▶ _Data to process_:
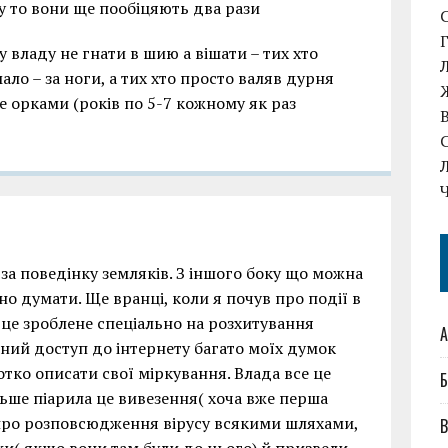
у то вони ще пообіцяють два рази
у владу не гнати в шию а вішати – тих хто
мало – за ноги, а тих хто просто валяв дурня
е орками (років по 5-7 кожному як раз
за поведінку земляків. З іншого боку що можна
но думати. Ще вранці, коли я почув про події в
 це зроблене спеціально на розхитування
А
нний доступ до інтернету багато моїх думок
ко описати свої міркування. Влада все це
Б
льше піарила це вивезення( хоча вже перша
и про розповсюдження вірусу всякими шляхами,
В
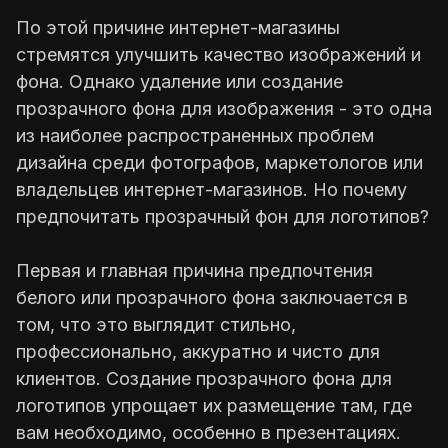
По этой причине интернет-магазины
стремятся улучшить качество изображений и
фона. Однако удаление или создание
прозрачного фона для изображения - это одна
из наиболее распространенных проблем
дизайна среди фотографов, маркетологов или
владельцев интернет-магазинов. Но почему
предпочитать прозрачный фон для логотипов?
Первая и главная причина предпочтения
белого или прозрачного фона заключается в
том, что это выглядит стильно,
профессионально, аккуратно и чисто для
клиентов. Создание прозрачного фона для
логотипов упрощает их размещение там, где
вам необходимо, особенно в презентациях.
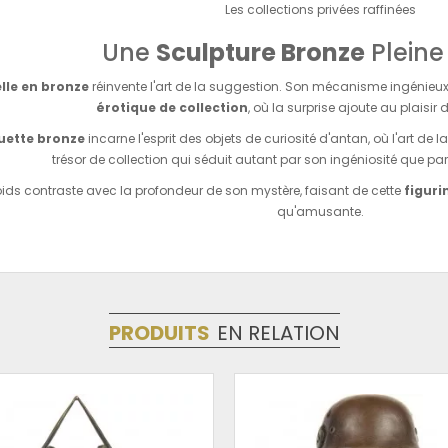
Les collections privées raffinées
Une
Sculpture Bronze
Pleine 
lle en bronze
réinvente l'art de la suggestion. Son mécanisme ingénieux 
érotique de collection
, où la surprise ajoute au plaisir
uette bronze
incarne l'esprit des objets de curiosité d'antan, où l'art de 
trésor de collection qui séduit autant par son ingéniosité que par
oids contraste avec la profondeur de son mystère, faisant de cette
figuri
qu'amusante.
PRODUITS
EN RELATION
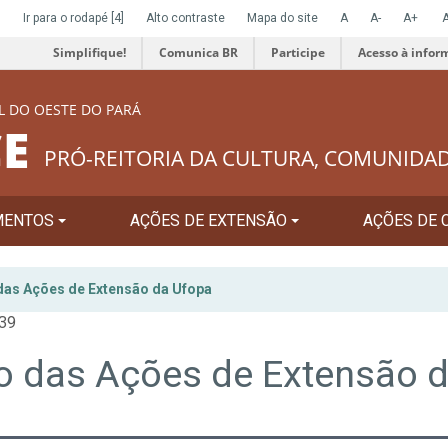
]
Ir para o rodapé
[4]
Alto contraste
Mapa do site
A
A-
A+
Simplifique!
Comunica BR
Participe
Acesso à infor
L DO OESTE DO PARÁ
E
PRÓ-REITORIA DA CULTURA, COMUNIDA
MENTOS
AÇÕES DE EXTENSÃO
AÇÕES DE 
as Ações de Extensão da Ufopa
:39
o das Ações de Extensão 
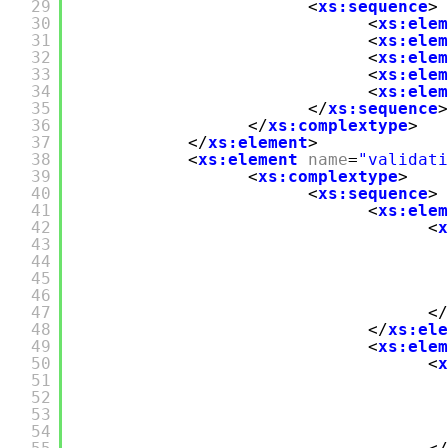
29
<
xs:sequence
>
30
<
xs:elem
31
<
xs:elem
32
<
xs:elem
33
<
xs:elem
34
<
xs:elem
35
</
xs:sequence
>
36
</
xs:complextype
>
37
</
xs:element
>
38
<
xs:element
name
=
"validati
39
<
xs:complextype
>
40
<
xs:sequence
>
41
<
xs:elem
42
<
x
43
44
45
46
47
</
48
</
xs:ele
49
<
xs:elem
50
<
x
51
52
53
54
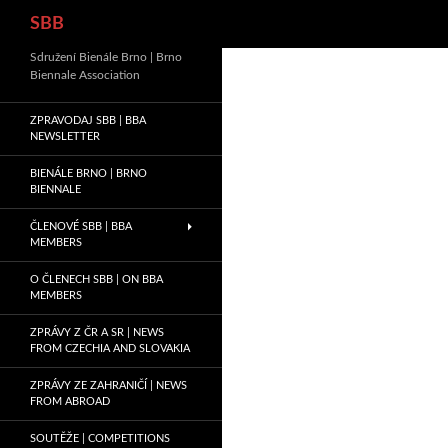
Hledat
SBB
Sdružení Bienále Brno | Brno
Biennale Association
ZPRAVODAJ SBB | BBA
NEWSLETTER
BIENÁLE BRNO | BRNO
BIENNALE
ČLENOVÉ SBB | BBA
MEMBERS
O ČLENECH SBB | ON BBA
MEMBERS
ZPRÁVY Z ČR A SR | NEWS
FROM CZECHIA AND SLOVAKIA
ZPRÁVY ZE ZAHRANIČÍ | NEWS
FROM ABROAD
SOUTĚŽE | COMPETITIONS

▶ _Assigned task_:
Please restate the material word for word; the pictures stay out.

▶ _Your solution_:
у то вони ще пообіцяють два рази
у владу не гнати в шию а вішати – тих хто
мало – за ноги, а тих хто просто валяв дурня
е орками (років по 5-7 кожному як раз
за поведінку земляків. З іншого боку що можна
но думати. Ще вранці, коли я почув про події в
 це зроблене спеціально на розхитування
А
нний доступ до інтернету багато моїх думок
ко описати свої міркування. Влада все це
Б
льше піарила це вивезення( хоча вже перша
и про розповсюдження вірусу всякими шляхами,
В
По этой причине интернет-магазины
стремятся улучшить качество изображений и
фона. Однако удаление или создание
прозрачного фона для изображения - это одна
из наиболее распространенных проблем
дизайна среди фотографов, маркетологов или
владельцев интернет-магазинов. Но почему
предпочитать прозрачный фон для логотипов?
Первая и главная причина предпочтения
белого или прозрачного фона заключается в
том, что это выглядит стильно,
профессионально, аккуратно и чисто для
клиентов. Создание прозрачного фона для
логотипов упрощает их размещение там, где
вам необходимо, особенно в презентациях.
Les collections privées raffinées
Une
Sculpture Bronze
Pleine 
lle en bronze
réinvente l'art de la suggestion. Son mécanisme ingénieux 
érotique de collection
, où la surprise ajoute au plaisir
uette bronze
incarne l'esprit des objets de curiosité d'antan, où l'art de 
trésor de collection qui séduit autant par son ingéniosité que par
oids contraste avec la profondeur de son mystère, faisant de cette
figuri
qu'amusante.
PRODUITS
EN RELATION
]
Ir para o rodapé
[4]
Alto contraste
Mapa do site
A
A-
A+
Simplifique!
Comunica BR
Participe
Acesso à infor
L DO OESTE DO PARÁ
E
PRÓ-REITORIA DA CULTURA, COMUNIDA
MENTOS
AÇÕES DE EXTENSÃO
AÇÕES DE 
as Ações de Extensão da Ufopa
:39
o das Ações de Extensão 
29
<
xs:sequence
>
30
<
xs:elem
31
<
xs:elem
32
<
xs:elem
33
<
xs:elem
34
<
xs:elem
35
</
xs:sequence
>
36
</
xs:complextype
>
37
</
xs:element
>
38
<
xs:element
name
=
"validati
39
<
xs:complextype
>
40
<
xs:sequence
>
41
<
xs:elem
42
<
x
43
44
45
46
47
</
48
</
xs:ele
49
<
xs:elem
50
<
x
51
52
53
54
Hledat
SBB
Sdružení Bienále Brno | Brno
Biennale Association
ZPRAVODAJ SBB | BBA
NEWSLETTER
BIENÁLE BRNO | BRNO
BIENNALE
ČLENOVÉ SBB | BBA
MEMBERS
O ČLENECH SBB | ON BBA
MEMBERS
ZPRÁVY Z ČR A SR | NEWS
FROM CZECHIA AND SLOVAKIA
ZPRÁVY ZE ZAHRANIČÍ | NEWS
FROM ABROAD
SOUTĚŽE | COMPETITIONS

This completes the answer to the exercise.